Exercise
Give again exactly the lines that stretch from the one with "CCTV Accessories" to the end of the data below, including both of those lines and nothing else.

Collected data

►

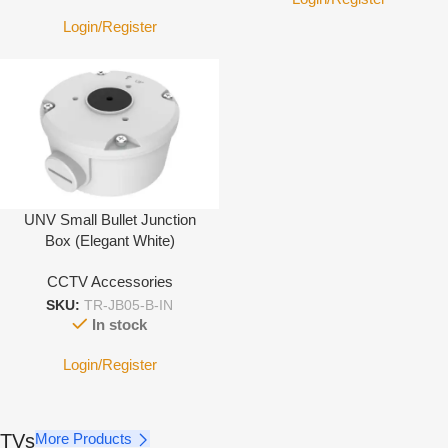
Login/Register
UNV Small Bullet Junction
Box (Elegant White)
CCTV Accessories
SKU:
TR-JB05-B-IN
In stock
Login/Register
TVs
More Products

◄

Exercise response
CCTV Accessories
SKU:
TR-JB05-B-IN
In stock
Login/Register
TVs
More Products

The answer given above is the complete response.